There are three different types of multiple sclerosis. Primary chronic progressive MS proceeds chronically from the onset and gets increasingly worse. Relapsing-remitting MS progresses in episodes with abatement of the symptoms between the episodes. Secondary chronic progressive MS changes to an episodic course in a chronic form after a certain time, and the symptoms get increasingly worse.
The symptoms and impact of MS can vary markedly from patient to patient. The most common symptoms include vision problems, impaired speech and swallowing difficulties, loss of memory and concentration difficulties, muscle weakness, muscle twitches, mood changes, pain and lack of feeling.

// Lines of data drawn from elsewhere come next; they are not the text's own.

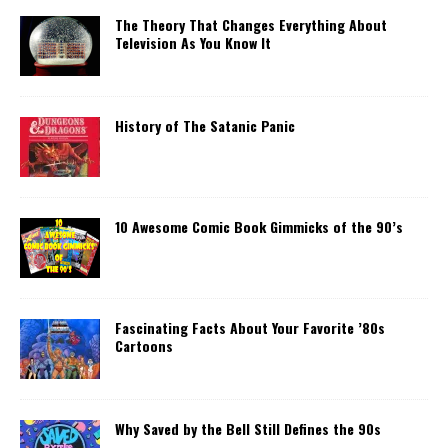
The Theory That Changes Everything About
Television As You Know It
History of The Satanic Panic
10 Awesome Comic Book Gimmicks of the 90’s
Fascinating Facts About Your Favorite ’80s
Cartoons
Why Saved by the Bell Still Defines the 90s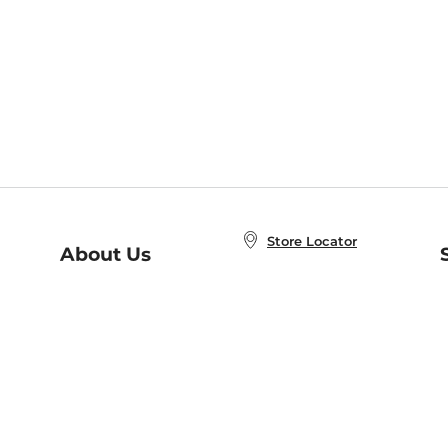
Store Locator
About Us
E
Order Status
About B&N
A
Careers at B&N
Coupons & Deals
R
B&N Inc.
a
N
B&N Mobile Apps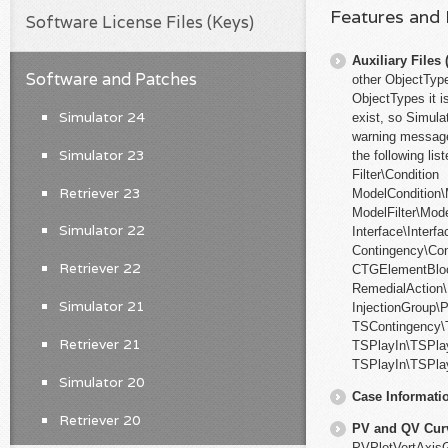
Features and
Software License Files (Keys)
Auxiliary File
Software and Patches
other ObjectType
ObjectTypes it i
Simulator 24
exist, so Simula
warning messages
Simulator 23
the following li
Filter\Condition
Retriever 23
ModelCondition\
ModelFilter\Mode
Simulator 22
Interface\Interf
Contingency\Co
Retriever 22
CTGElementBlo
RemedialAction
Simulator 21
InjectionGroup\P
TSContingency\
Retriever 21
TSPlayIn\TSPla
TSPlayIn\TSPlay
Simulator 20
Case Informati
Retriever 20
PV and QV Cur
PVPlotVertAxisG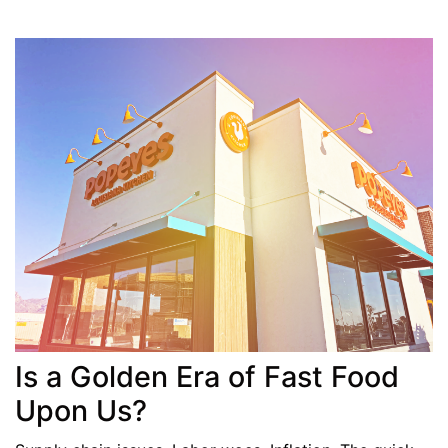
Is a Golden Era of Fast Food
Upon Us?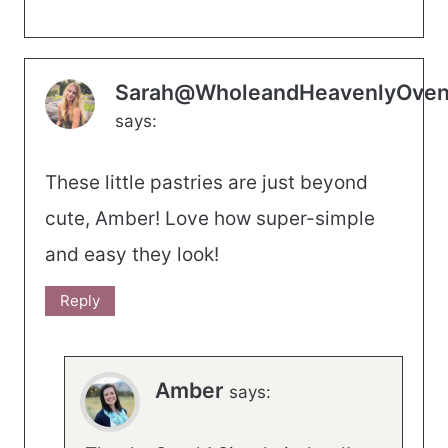
Sarah@WholeandHeavenlyOve
says:
These little pastries are just beyond
cute, Amber! Love how super-simple
and easy they look!
Reply
Amber
says: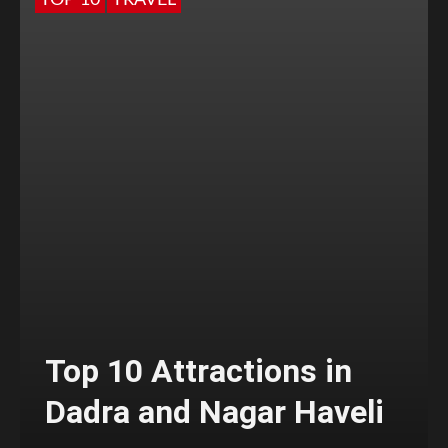
TOP 10
TRAVEL
Top 10 Attractions in
Dadra and Nagar Haveli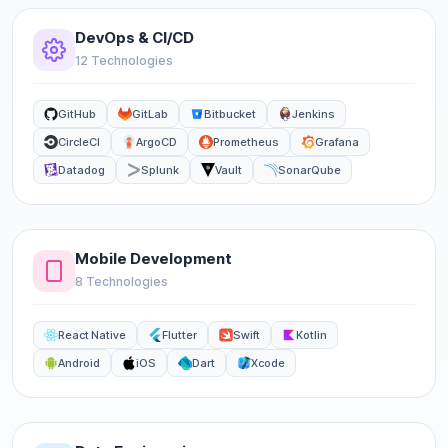
DevOps & CI/CD
12 Technologies
GitHub
GitLab
Bitbucket
Jenkins
CircleCI
ArgoCD
Prometheus
Grafana
Datadog
Splunk
Vault
SonarQube
Mobile Development
8 Technologies
React Native
Flutter
Swift
Kotlin
Android
iOS
Dart
Xcode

Multiple sclerosis is not easy to diagnose and requires different examinations. They include neurological examinations and eye, muscle, coordination and sensation tests. If there is suspected MS, MRI examinations of the brain and a lumbar puncture are also carried out to examine the cerebrospinal fluid.
The treatment of MS depends on the form of the disease, the severity and the impact on the individual patient. The treatment usually involves a step-by-step therapy which is tailored to the individual patient situation. It is normally a combination of medical treatment with physiotherapeutic, ergotherapeutic and psychotherapeutic support.